Verilog UDP primitives can be used to correctly model the behavior of asynchronous load flip-flops. But UDPs are not synthesizable, so we need to also provide a synthesizable implementation of an asynchronous load flip-flop (myff_udp.sv):

`ifdef SYNTHESIS
    module myff (
        output reg q,
        input d, clk, arst, rval
    );
        always @(posedge clk or posedge arst)
            if (arst) q <= rval;
            else      q <= d;
    endmodule
`else
    primitive myff (q, d, clk, arst, rval);
        input d, clk, arst, rval;
        reg q;
        output q;
        table
        // D C R V : Q : Q'
           ? ? 1 0 : ? : 0 ; // async reset
           ? ? 1 1 : ? : 1 ; // async set
           0 p 0 ? : ? : 0 ; // posedge clock, d=0
           1 p 0 ? : ? : 1 ; // posedge clock, d=1
           ? n 0 ? : ? : - ; // negedge clock
           * ? ? ? : ? : - ; // any data edge
           ? ? * ? : ? : - ; // any arst edge
           ? ? ? * : ? : - ; // any rval edge
        endtable
    endprimitive
`endif

Running our test-bench now yields the expected result, even when we pulse the asynchronous load signal only once:

$ make run2
iverilog -g2012 -o sim2 -s tb tb.sv dut_myff.sv myff_udp.sv
./sim2
  0  0
 35  0
  0  0 <--
  0 55
  0  0

# Simulation model using procedural assign and deassign

Another approach is to “fix up” the asynchronous load using procedural assign and deassign (myff_ada.sv):

module myff (
    output reg q,
    input d, clk, arst, rval
);
    always_ff @(posedge clk or posedge arst)
        if (arst) q <= rval;
        else      q <= d;
`ifndef SYNTHESIS
    always @(arst)
        if (arst) assign q = rval;
        else    deassign q;
`endif
endmodule

Running our test-bench on this version also yields the expected result:

iverilog -g2012 -o sim3 -s tb tb.sv dut_myff.sv myff_ada.sv
./sim3
  0  0
 35  0
  0  0 <--
  0 55
  0  0

Of course it’s also possible to use procedural assign and deassign directly in the design to “fix up” the behavior of asynchronous load flip-flops (dut_ada.sv):

module dut (
    input clk1, clk2, arst,
    output reg [7:0] cnt1, cnt2
);
    always_ff @(posedge clk1 or posedge arst)
        if (arst)
            cnt1 <= 0;
        else
            cnt1 <= cnt1 + 7;
    
    always_ff @(posedge clk2 or posedge arst)
        if (arst)
            cnt2 <= cnt1;
        else
            cnt2 <= cnt2 + 11;
    
`ifndef SYNTHESIS
    always @(arst)
        if (arst) assign cnt2 = cnt1;
        else    deassign cnt2;
`endif
endmodule

However, sprinkling procedural assign and deassign statements and ifndef-SYNTHESIS-blocks all over the design is much more error prone than implementing this work-around only once in a custom cell type that can then be instantiated wherever needed.

# The latch+flip-flop trick

The following technique is used on some FPGA architectures to emulate asynchronous-load flip-flops using latches and asynchronous-reset flip-flops only.

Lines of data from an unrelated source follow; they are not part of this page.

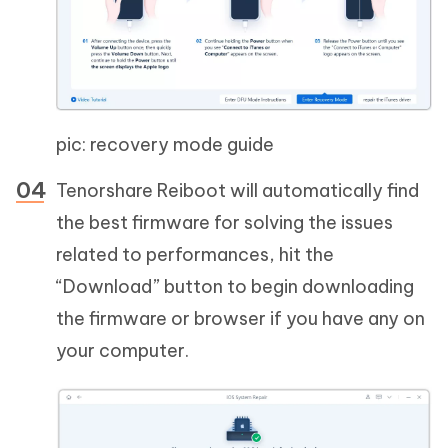
pic: recovery mode guide
Tenorshare Reiboot will automatically find
the best firmware for solving the issues
related to performances, hit the
“Download” button to begin downloading
the firmware or browser if you have any on
your computer.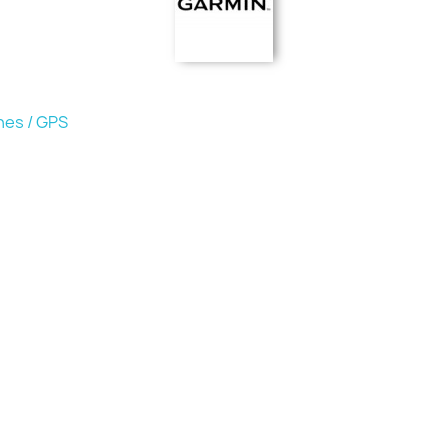
hes / GPS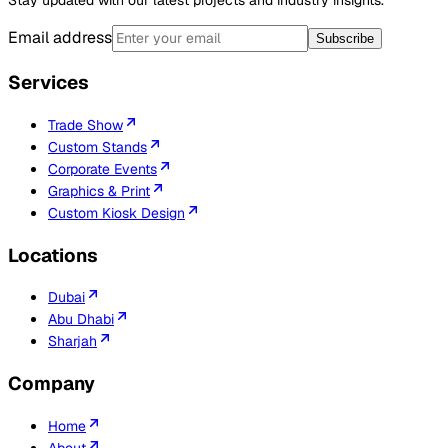
Email address
Subscribe
Services
Trade Show
Custom Stands
Corporate Events
Graphics & Print
Custom Kiosk Design
Locations
Dubai
Abu Dhabi
Sharjah
Company
Home
About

It can be used to completely avoid asynchronous-load FFs while preserving the semantic of such elements (myff_hack.sv):

module myff (
    output q,
    input d, clk, arst, rval
);
    // a latch to store the async-load value
    reg latched_rval;
    always @*
        if (arst) latched_rval = rval;

    // a regular FF to store the clocked data value
    reg q_without_reset;
    always @(posedge clk)
        q_without_reset <= d;

    // an asynchronous-reset flip-flop to remember last event
    reg last_event_was_clock;
    always @(posedge clk or posedge arst)
        if (arst) last_event_was_clock <= 0;
        else      last_event_was_clock <= 1;
    
    // output either the latched reset value or clocked data value
    assign q = last_event_was_clock ? q_without_reset : latched_rval;
endmodule

Running our test-bench a last time gives the expected result for this solution as well:

iverilog -g2012 -o sim5 -s tb tb.sv dut_myff.sv myff_hack.sv
./sim5
  0  0
 35  0
  0  0 <--
  0 55
  0  0

This is a useful last resort solution for designs that absolutely require asynchronous-load flip-flop semantics, and where the risks associated with using different synthesis and simulation models for such a component are not acceptable.